Copy out all lines from the material that contain the string "Plan".

----

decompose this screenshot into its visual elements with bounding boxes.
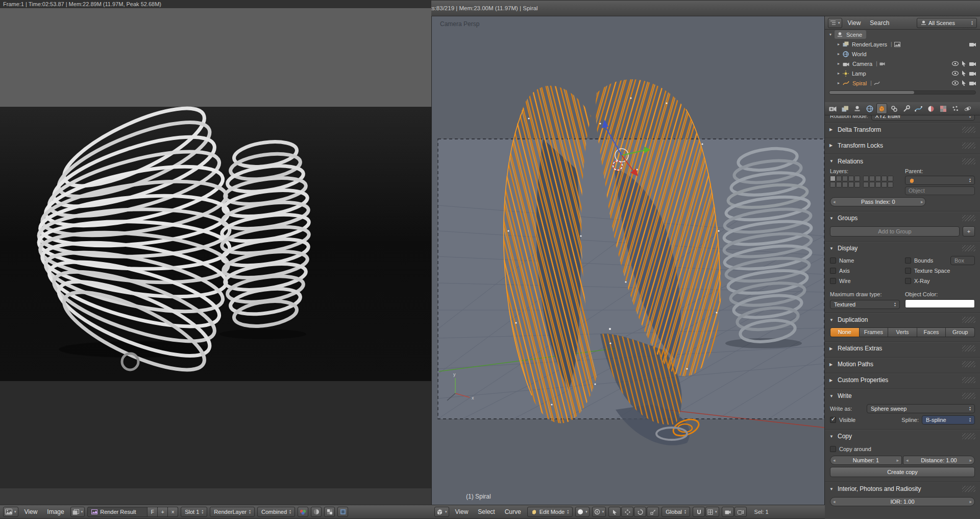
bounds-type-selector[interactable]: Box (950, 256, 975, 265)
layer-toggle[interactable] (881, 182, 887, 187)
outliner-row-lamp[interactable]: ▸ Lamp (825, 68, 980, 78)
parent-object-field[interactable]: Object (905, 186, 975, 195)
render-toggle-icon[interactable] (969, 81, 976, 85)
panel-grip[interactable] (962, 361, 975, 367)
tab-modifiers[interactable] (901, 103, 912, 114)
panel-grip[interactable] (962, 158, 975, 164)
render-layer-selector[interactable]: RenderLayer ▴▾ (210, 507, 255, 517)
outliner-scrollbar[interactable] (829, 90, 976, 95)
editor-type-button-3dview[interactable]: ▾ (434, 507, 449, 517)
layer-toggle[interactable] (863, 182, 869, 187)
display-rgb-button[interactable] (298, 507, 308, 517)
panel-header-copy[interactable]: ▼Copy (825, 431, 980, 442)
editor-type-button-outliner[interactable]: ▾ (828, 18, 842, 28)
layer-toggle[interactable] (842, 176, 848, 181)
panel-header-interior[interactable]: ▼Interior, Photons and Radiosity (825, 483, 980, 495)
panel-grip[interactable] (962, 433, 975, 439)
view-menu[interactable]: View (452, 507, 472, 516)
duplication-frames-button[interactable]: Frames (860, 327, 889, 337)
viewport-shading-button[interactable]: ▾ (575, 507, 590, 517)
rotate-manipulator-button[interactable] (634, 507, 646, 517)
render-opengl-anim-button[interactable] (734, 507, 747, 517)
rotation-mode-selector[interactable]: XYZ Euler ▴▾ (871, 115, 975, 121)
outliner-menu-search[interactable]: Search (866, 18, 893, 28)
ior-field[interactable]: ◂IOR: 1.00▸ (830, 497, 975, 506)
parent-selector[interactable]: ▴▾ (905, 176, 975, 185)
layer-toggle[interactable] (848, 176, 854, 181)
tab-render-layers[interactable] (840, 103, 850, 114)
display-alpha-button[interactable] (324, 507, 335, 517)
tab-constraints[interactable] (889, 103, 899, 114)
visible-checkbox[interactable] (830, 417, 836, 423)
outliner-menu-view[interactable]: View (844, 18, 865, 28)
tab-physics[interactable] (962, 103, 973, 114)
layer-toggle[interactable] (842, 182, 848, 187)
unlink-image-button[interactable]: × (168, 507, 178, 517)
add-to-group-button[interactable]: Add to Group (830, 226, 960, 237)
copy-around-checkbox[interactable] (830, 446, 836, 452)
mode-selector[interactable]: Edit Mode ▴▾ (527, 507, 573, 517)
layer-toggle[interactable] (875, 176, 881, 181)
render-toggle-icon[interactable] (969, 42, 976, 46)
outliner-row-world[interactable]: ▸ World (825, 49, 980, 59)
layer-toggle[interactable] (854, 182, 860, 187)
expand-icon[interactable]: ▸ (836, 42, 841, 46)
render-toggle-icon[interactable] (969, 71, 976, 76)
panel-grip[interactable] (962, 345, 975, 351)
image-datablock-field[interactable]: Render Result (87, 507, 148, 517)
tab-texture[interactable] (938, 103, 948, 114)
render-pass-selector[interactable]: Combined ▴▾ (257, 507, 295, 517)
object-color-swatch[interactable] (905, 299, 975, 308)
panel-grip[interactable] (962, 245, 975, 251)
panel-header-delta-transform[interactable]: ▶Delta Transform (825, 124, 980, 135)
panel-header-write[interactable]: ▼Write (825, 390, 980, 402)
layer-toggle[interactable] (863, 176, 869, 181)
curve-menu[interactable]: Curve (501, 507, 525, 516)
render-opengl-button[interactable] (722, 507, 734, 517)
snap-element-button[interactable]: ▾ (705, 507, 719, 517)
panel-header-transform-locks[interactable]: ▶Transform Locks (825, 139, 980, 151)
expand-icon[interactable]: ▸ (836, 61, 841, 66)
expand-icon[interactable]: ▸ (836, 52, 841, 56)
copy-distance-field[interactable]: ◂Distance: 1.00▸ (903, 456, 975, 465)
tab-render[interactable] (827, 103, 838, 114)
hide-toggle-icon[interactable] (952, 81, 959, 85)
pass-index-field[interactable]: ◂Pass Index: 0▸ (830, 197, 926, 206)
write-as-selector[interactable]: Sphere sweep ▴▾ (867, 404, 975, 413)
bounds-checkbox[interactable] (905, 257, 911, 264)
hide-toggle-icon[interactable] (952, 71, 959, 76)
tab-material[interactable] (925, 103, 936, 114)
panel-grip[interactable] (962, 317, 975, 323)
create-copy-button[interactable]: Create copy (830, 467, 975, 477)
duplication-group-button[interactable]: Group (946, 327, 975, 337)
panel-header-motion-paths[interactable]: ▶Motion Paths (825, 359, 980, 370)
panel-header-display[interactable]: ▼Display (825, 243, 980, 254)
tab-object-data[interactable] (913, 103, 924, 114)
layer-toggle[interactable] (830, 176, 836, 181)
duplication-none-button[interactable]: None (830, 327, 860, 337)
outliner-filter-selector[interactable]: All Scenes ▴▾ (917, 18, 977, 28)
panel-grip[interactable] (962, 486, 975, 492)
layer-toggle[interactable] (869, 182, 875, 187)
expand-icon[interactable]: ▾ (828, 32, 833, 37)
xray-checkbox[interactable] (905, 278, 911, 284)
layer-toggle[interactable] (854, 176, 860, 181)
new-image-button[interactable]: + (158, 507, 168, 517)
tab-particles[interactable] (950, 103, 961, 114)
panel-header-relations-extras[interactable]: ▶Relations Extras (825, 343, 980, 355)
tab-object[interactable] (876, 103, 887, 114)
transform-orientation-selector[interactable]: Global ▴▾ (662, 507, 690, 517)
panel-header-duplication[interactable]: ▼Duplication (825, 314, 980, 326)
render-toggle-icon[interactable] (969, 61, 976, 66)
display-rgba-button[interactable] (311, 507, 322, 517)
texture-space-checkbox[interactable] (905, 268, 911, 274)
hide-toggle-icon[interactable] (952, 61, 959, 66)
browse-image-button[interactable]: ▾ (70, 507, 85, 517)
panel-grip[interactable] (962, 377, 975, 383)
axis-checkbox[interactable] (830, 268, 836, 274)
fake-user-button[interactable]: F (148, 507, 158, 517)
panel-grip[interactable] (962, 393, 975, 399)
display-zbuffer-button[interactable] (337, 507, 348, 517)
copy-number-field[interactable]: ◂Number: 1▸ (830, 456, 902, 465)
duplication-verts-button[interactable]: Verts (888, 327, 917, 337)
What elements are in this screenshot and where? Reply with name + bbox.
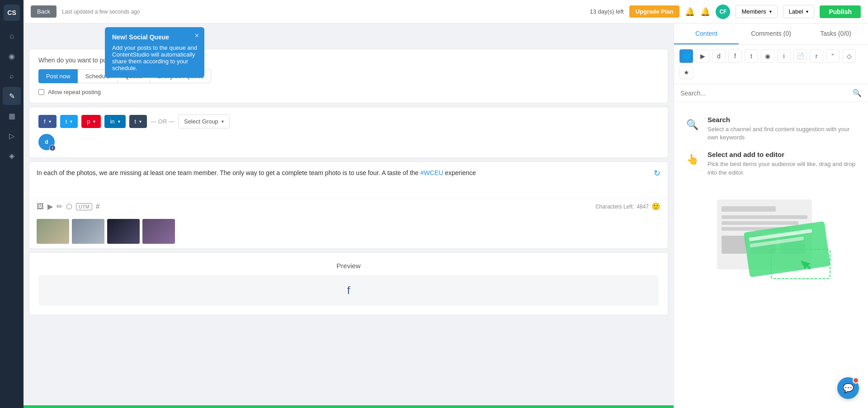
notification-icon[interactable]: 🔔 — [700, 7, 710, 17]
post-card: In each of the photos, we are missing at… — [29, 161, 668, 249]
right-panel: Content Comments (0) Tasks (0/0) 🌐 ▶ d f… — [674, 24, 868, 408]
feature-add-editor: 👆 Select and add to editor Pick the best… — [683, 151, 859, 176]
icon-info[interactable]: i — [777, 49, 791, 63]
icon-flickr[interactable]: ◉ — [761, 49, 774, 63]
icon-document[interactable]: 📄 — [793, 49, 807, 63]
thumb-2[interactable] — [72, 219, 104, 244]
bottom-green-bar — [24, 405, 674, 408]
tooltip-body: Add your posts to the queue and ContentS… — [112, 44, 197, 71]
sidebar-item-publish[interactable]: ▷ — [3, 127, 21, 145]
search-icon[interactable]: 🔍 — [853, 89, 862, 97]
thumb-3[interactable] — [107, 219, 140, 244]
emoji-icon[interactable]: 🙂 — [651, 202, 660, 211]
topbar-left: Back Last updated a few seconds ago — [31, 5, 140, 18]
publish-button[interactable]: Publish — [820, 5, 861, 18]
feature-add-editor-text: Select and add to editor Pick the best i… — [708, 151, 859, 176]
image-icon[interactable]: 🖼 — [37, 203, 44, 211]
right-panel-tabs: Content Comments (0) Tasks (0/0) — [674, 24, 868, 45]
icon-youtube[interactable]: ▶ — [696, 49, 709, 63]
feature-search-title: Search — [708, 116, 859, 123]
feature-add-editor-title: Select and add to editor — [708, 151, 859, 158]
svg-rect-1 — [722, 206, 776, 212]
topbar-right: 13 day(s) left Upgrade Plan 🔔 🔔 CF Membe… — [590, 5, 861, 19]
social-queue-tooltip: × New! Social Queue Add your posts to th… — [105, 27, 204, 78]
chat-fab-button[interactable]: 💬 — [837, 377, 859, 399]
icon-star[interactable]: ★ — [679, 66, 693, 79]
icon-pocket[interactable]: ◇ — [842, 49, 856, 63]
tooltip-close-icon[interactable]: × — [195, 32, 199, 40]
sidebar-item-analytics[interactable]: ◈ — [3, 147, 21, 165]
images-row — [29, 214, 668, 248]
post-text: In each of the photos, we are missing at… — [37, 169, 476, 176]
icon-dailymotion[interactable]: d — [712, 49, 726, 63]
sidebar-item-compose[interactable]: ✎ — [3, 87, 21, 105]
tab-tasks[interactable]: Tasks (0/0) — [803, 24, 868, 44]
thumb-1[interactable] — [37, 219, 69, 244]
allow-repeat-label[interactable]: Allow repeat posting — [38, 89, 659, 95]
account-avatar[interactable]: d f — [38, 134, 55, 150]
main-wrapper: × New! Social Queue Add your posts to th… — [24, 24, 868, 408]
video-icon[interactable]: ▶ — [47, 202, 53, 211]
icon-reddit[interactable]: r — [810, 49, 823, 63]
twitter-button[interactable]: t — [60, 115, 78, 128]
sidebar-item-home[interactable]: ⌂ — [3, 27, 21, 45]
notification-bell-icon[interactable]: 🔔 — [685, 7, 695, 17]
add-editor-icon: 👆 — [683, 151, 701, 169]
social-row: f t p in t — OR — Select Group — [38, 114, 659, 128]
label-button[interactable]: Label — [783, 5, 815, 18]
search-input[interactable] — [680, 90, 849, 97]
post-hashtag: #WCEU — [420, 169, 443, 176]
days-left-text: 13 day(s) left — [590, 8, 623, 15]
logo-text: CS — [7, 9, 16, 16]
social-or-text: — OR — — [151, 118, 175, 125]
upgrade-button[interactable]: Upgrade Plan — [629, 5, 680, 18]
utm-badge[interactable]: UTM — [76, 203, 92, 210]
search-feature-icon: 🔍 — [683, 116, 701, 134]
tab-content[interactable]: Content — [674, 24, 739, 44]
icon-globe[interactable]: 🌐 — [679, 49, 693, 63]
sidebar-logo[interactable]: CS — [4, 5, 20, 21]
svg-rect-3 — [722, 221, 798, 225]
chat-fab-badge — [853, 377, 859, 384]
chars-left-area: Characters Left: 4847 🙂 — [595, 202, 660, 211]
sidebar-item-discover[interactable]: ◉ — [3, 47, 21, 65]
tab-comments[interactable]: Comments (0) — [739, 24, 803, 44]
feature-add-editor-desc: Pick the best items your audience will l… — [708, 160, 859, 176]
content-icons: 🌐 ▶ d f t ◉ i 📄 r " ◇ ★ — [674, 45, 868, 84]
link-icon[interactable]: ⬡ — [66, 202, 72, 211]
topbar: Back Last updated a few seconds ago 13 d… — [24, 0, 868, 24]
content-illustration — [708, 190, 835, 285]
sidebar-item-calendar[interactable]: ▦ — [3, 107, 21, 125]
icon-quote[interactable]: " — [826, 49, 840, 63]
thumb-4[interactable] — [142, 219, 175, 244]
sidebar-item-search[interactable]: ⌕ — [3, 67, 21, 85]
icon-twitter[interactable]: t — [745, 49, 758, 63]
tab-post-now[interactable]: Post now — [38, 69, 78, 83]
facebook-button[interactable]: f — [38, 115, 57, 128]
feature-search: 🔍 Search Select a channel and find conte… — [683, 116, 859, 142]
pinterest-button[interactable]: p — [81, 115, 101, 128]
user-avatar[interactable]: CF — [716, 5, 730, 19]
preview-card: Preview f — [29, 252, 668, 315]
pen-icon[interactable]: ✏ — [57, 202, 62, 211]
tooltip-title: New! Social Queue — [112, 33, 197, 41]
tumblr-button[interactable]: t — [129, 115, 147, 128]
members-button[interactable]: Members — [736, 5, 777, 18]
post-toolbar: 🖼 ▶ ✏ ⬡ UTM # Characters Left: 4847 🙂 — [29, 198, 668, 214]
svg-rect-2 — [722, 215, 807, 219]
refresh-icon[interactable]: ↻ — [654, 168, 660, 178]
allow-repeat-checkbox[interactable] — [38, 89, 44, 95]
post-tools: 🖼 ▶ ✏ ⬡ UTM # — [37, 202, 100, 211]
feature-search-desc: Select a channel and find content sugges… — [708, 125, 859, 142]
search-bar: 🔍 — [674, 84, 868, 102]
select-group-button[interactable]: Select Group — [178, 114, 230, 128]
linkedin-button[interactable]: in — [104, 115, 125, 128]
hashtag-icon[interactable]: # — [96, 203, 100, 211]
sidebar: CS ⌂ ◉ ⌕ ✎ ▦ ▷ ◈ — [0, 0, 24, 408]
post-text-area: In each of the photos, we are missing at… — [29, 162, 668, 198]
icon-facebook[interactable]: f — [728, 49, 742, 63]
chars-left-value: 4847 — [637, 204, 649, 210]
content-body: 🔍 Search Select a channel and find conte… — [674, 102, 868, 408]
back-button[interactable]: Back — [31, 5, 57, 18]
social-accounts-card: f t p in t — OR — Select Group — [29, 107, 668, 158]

----

» **SOLUTION TO THIS EXERCISE**
topbar-right: 13 day(s) left Upgrade Plan 🔔 🔔 CF Membe… — [590, 5, 861, 19]
upgrade-button[interactable]: Upgrade Plan — [629, 5, 680, 18]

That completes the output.